Güncelleme Tarihi:
İşte programdan bazı bölümler….
- Bizim müzik sektöründe bazı tabular vardır. Eleştirilemeyenler, dokunulmayanlar. Mesela Bülent Ersoy’a laf söyleyemezsiniz, Zeki Müren’le ilgili konuşamazsınız. Sezen Aksu’ya bayılırım ama o da dokunulmazlar içinde görünür. Bu tabuları yıkmak lazım. Herkeste eleştirilicek bir yan, herkesin yaptığı hatalar var. İnsanız sonuçta.
-
- Deniz Uğur’u tanıyosunuz. Bence iyi oyuncu ama adı Tamer Karadağlı ile duyuldu. Daha birkaç hafta önce kahramanım dediği adam Tamer Karadağlı için bugünlerde kavgada söylenmeyecek şeyler söylüyor. Hangisi doğru bunların. Aşk bu kadar kısa ömürlü mü?. Bu kadar kolay nefrete döner mi? En korkuncu, işin içine hem kendi çocuğunu hem Tamer Karadağlı’nın kızını karıştırması. Oğlumu iki kere babasız bıraktı ne demek ? Çocukları bu kavgalara karıştırmamak lazım. Hele bir annenin bunu hiç yapmaması gerek.
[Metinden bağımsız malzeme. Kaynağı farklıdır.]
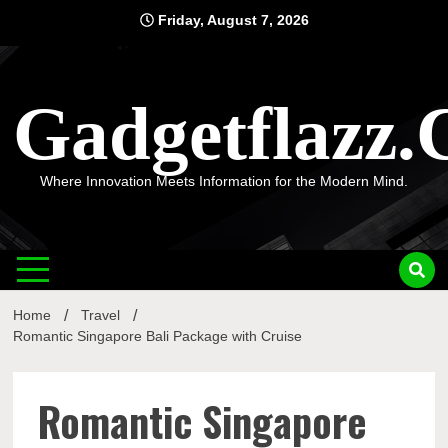
Skip
Friday, August 7, 2026
to
content
Gadgetflazz
Where Innovation Meets Information for the Modern Mind.
Home
Travel
Romantic Singapore Bali Package with Cruise
Romantic Singapore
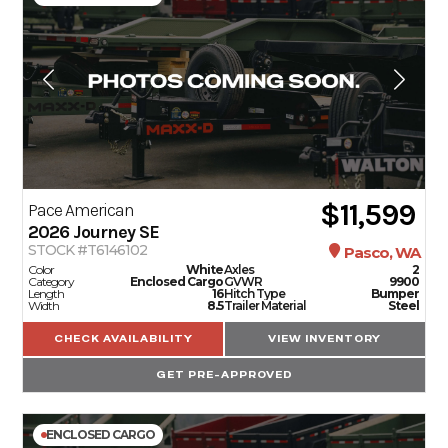
$11,599
Pace American
2026
Journey SE
STOCK #T6146102
Pasco, WA
Color
White
Axles
2
Category
Enclosed Cargo
GVWR
9900
Length
16
Hitch Type
Bumper
Width
8.5
Trailer Material
Steel
CHECK AVAILABILITY
VIEW INVENTORY
GET PRE-APPROVED
ENCLOSED CARGO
- Bir internet sitesinde benim için bir yazı yazılmış… "Sibel Alaş Aşka Yürek Gerek" isimli şarkıyı Dilek Budak’a sattıktan sonra birde Mustafa Sandal’a satarak tamamen duygusal davrandığını göstermiştir. Tamamen duygusal tırnak içinde yazılmış. Yani para gözümü döndürmüş benim. Ve bu mesajın yazarı beni sanata ve sanatçıya saygısız ilan etmiş. Çok üzgünüm keşke yapsaymış, çünkü işin gerçeği bu değil. İşin doğrusu, ne Mustafa Sandal’dan ne Dilek Budak'tan "aşka yürek gerek" isimli şarkı için bir lira almışlığım yoktur. İnanması zor gelebilir ama , bu her şekilde ispatlanır bir gerçektir. Bu şarkıyla ilgili sadece,meslek birliğim müzik eseri sahipleri birliği MSG'nin bana ödediği telif haklarını aldım. Dilek Budak’la hiç tanışmadım. Ben şarkıyı Dilek Budak’ın yapımcı şirketine verdim, o şirketin sahibi de arkadaşım olduğu için bir lira talep etmedim. Dilek Budak bu şarkı için para ödedi mi ödemedimi bilemiyorum ama Dilek isterse istediği zaman kendisiyle konuşup, cebimde kendisinden aldığım tek kuruş olmadığını söyleyebilirim.